Минут через двадцать, уже дома, вспомнил, что в такси забыл свой «дипломат». В нем лежал мой паспорт и другие документы. И мне стало нехорошо. Сколько хлопот восстанавливать, хотя бы только паспорт. Но я надеялся, что шофер перед тем, как развозить моих друзей, обнаружит мой «дипломат» и передаст друзьям. Проходит час. Звоню друзьям. Они уже давно дома, но шофер им ничего не передавал.

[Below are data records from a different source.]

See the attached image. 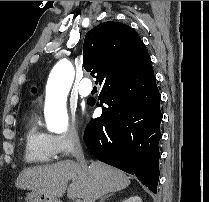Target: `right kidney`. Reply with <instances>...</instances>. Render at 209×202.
Here are the masks:
<instances>
[{"mask_svg":"<svg viewBox=\"0 0 209 202\" xmlns=\"http://www.w3.org/2000/svg\"><path fill=\"white\" fill-rule=\"evenodd\" d=\"M122 202H142V200L139 196H132Z\"/></svg>","mask_w":209,"mask_h":202,"instance_id":"right-kidney-1","label":"right kidney"}]
</instances>
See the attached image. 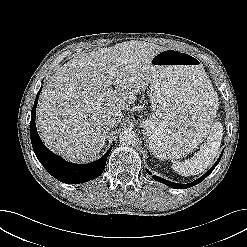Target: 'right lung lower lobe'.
Instances as JSON below:
<instances>
[{
	"label": "right lung lower lobe",
	"mask_w": 247,
	"mask_h": 247,
	"mask_svg": "<svg viewBox=\"0 0 247 247\" xmlns=\"http://www.w3.org/2000/svg\"><path fill=\"white\" fill-rule=\"evenodd\" d=\"M42 89V88H41ZM41 89L37 93L34 106L31 111L30 136L33 150L36 157L44 168L57 180L67 184L84 183L100 176L105 168L110 149L99 160L88 164H73L63 160L61 157L53 154L42 143L36 129L35 114L36 106Z\"/></svg>",
	"instance_id": "right-lung-lower-lobe-1"
}]
</instances>
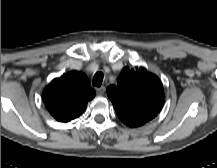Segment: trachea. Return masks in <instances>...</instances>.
<instances>
[{"label": "trachea", "instance_id": "1", "mask_svg": "<svg viewBox=\"0 0 217 168\" xmlns=\"http://www.w3.org/2000/svg\"><path fill=\"white\" fill-rule=\"evenodd\" d=\"M103 73L97 72L93 78V86L100 87L103 81Z\"/></svg>", "mask_w": 217, "mask_h": 168}]
</instances>
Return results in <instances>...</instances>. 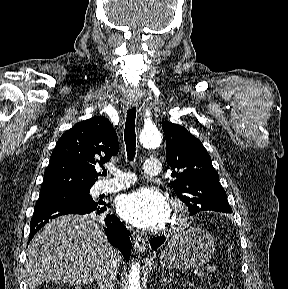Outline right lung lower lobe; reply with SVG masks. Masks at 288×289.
<instances>
[{
    "label": "right lung lower lobe",
    "instance_id": "1",
    "mask_svg": "<svg viewBox=\"0 0 288 289\" xmlns=\"http://www.w3.org/2000/svg\"><path fill=\"white\" fill-rule=\"evenodd\" d=\"M106 211V204L99 202L94 207H82L67 203H49L37 205L30 223L29 240L33 235L44 226L49 220L66 214H87L94 212L100 215ZM106 227L104 228L109 242L118 248L124 259L128 260L131 254L130 232L115 215L108 214L105 218Z\"/></svg>",
    "mask_w": 288,
    "mask_h": 289
}]
</instances>
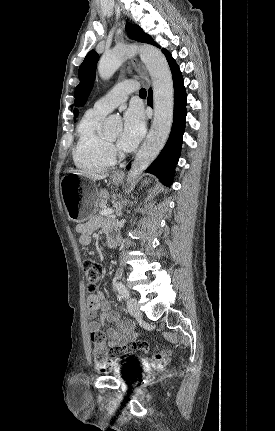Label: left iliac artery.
<instances>
[{
	"label": "left iliac artery",
	"instance_id": "left-iliac-artery-1",
	"mask_svg": "<svg viewBox=\"0 0 275 431\" xmlns=\"http://www.w3.org/2000/svg\"><path fill=\"white\" fill-rule=\"evenodd\" d=\"M116 289L122 298H124V299L129 298V292H128L127 288L125 287V285H123L121 282L116 283Z\"/></svg>",
	"mask_w": 275,
	"mask_h": 431
}]
</instances>
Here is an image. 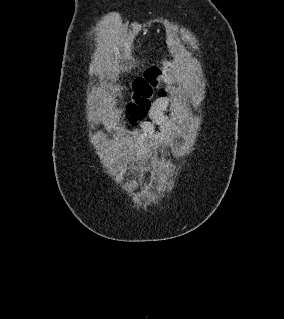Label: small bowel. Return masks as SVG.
Wrapping results in <instances>:
<instances>
[{
  "mask_svg": "<svg viewBox=\"0 0 284 319\" xmlns=\"http://www.w3.org/2000/svg\"><path fill=\"white\" fill-rule=\"evenodd\" d=\"M170 104L169 99L158 100L150 110V120L142 122L132 133V140L141 154L151 156L154 147L167 145L174 137V125L167 114Z\"/></svg>",
  "mask_w": 284,
  "mask_h": 319,
  "instance_id": "small-bowel-1",
  "label": "small bowel"
}]
</instances>
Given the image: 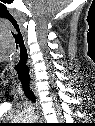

И я, подумав о своих будущих хождениях за нужными бумагами, решил, что это Бог меня наказал за какие-то грехи этого дня. Но какие? Я со всей строгостью вспомнил весь день и вдруг открыл несколько мелких своих грехов, которые теперь мне не показались такими уж мелкими.
Один молодой физик хотел подбросить мне свою работу на отзыв, но я отказался, смягчив свой отказ тем, что через месяц я буду посвободней. Пришлось дать ему телефон. В самом деле, укорачивая свой путь, мы его делаем еще длинней. Так, по слабости, вместо того чтобы сказать прямо, что я теперь не читаю чужих работ без рекомендации коллег, я его бессмысленно обнадежил. Потом я вспомнил, что, неожиданно для себя и тем более для него, поздоровался с одним подлецом, который много лет назад сделал мне подлость. Но поздоровался я не из христианского всепрощения, а из тщеславия, мол, видишь, какой я добрый. Он удивленно и охотно кивнул мне и еще больше запрезирал. Были и еще какие-то мелкие проколы.
Я поразился, совершенно ясно поняв, что никогда ни об одном из них не вспомнил бы, если бы не пропал «дипломат». Я в прекрасном настроении вышел из машины. А теперь настроение было поганое, и оно длилось еще часа два. И я подумал: а не слишком ли переборщил Бог, наказывая меня за эти грехи?
И вдруг звонок в дверь. Открываю. Шофер с моим «дипломатом»! Настроение подпрыгнуло! По-видимому, для того, чтобы приблизиться к Богу, я, конечно, вознаградил шофера за услугу. Ясно, что во всей этой истории Бог ни при чем. Истинный смысл ее в том, как легко мы забываем собственные грехи, пусть и маленькие, но почему-то вспоминаем о них, когда нас постигает неудача.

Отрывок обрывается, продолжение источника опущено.